:: Work to complete ::
Pick out every line in the data below that holds "gmail".

##### Data records

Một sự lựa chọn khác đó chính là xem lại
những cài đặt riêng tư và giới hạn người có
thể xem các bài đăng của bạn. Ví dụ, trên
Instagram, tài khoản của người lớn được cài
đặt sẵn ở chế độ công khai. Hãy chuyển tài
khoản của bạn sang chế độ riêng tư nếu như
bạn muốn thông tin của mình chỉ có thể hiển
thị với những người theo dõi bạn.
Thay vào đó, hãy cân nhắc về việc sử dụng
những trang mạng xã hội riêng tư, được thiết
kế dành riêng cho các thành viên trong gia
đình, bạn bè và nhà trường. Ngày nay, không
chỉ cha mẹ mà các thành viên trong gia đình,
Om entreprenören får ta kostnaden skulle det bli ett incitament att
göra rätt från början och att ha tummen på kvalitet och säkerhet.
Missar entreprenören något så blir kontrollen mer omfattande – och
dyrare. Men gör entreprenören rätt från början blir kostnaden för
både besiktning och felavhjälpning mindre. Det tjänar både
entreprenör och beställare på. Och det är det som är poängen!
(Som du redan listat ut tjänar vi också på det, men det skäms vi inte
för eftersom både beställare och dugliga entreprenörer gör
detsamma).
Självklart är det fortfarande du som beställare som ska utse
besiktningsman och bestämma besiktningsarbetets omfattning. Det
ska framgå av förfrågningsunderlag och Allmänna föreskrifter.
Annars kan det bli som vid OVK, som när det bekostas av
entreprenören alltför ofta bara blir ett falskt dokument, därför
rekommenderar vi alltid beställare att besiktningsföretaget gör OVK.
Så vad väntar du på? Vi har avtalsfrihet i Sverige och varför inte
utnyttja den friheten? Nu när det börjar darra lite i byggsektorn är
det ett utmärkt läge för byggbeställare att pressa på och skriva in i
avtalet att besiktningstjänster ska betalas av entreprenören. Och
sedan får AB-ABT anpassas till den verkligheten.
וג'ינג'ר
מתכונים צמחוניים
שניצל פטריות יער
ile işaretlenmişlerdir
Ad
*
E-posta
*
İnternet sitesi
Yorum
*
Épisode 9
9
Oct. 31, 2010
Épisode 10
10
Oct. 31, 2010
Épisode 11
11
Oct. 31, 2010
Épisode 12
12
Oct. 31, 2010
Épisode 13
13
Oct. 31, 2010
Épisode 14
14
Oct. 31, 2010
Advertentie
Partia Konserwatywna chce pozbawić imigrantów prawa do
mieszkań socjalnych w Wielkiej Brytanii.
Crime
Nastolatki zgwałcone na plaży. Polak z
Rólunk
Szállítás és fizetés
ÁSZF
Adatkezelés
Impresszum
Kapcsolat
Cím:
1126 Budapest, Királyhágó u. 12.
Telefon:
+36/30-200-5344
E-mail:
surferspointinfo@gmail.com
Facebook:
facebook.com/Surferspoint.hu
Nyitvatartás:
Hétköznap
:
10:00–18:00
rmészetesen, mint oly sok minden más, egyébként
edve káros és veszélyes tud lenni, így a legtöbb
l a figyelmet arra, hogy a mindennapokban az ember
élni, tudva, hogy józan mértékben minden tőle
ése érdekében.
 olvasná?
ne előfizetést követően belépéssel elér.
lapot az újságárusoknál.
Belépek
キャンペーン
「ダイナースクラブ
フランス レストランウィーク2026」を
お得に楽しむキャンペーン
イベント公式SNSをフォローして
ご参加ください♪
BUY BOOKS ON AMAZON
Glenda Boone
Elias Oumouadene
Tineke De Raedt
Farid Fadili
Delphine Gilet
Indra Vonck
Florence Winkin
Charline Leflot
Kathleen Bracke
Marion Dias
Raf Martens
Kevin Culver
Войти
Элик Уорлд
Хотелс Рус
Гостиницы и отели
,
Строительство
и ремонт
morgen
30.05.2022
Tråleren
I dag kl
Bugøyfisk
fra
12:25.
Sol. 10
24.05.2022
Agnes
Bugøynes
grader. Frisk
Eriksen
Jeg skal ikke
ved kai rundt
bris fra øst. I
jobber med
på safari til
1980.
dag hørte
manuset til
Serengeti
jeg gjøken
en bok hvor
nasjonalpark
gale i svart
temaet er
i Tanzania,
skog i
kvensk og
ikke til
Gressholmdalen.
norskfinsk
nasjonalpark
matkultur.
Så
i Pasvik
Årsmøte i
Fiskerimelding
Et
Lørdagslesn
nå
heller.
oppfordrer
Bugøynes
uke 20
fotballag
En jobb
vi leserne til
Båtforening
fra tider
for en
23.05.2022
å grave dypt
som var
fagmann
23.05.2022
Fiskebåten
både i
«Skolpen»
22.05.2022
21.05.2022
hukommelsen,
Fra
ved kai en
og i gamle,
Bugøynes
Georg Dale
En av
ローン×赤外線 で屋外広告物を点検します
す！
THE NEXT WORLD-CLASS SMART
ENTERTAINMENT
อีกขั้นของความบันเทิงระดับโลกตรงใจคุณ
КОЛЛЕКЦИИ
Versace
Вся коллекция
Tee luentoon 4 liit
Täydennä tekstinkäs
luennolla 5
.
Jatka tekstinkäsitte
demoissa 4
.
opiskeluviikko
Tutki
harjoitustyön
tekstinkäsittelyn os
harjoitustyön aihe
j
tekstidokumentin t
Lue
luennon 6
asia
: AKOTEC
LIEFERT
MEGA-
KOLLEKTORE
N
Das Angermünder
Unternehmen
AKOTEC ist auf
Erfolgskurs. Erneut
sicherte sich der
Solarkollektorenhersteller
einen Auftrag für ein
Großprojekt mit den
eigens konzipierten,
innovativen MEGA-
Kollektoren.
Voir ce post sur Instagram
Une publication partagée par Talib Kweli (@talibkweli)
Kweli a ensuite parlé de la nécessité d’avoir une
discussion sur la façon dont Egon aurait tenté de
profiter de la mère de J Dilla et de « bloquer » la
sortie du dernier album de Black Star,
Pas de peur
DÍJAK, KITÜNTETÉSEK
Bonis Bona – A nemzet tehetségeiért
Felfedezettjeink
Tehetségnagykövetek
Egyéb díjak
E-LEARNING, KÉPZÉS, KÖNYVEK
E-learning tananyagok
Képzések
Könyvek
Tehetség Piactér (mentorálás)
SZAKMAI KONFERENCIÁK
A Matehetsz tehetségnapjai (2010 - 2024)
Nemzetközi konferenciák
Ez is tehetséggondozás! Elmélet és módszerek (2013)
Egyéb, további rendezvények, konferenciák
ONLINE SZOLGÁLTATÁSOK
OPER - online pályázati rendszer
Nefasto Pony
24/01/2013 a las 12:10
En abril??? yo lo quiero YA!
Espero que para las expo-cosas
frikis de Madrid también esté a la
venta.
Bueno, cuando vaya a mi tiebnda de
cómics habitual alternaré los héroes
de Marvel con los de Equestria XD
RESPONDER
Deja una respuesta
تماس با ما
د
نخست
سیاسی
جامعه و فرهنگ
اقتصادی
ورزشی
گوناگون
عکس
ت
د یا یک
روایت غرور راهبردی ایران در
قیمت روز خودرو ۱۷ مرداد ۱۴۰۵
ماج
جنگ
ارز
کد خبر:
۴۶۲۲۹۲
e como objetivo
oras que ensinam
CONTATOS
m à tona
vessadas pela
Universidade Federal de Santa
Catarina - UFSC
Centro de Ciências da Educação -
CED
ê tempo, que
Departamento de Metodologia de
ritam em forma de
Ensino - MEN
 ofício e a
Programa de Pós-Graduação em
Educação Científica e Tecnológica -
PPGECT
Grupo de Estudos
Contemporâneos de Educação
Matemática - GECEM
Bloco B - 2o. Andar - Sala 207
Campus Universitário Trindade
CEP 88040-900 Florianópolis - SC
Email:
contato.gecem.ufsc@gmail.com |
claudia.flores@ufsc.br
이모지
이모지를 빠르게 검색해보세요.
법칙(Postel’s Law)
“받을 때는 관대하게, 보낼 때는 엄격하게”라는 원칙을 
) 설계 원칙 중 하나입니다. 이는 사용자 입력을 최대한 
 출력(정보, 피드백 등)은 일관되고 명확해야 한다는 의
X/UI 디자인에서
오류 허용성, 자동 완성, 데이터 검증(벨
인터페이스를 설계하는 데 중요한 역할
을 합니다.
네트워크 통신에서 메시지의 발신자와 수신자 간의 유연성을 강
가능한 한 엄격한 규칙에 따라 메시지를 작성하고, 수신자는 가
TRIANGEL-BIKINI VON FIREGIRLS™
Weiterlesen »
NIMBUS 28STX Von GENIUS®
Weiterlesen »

##########

:: Response ::
surferspointinfo@gmail.com
contato.gecem.ufsc@gmail.com |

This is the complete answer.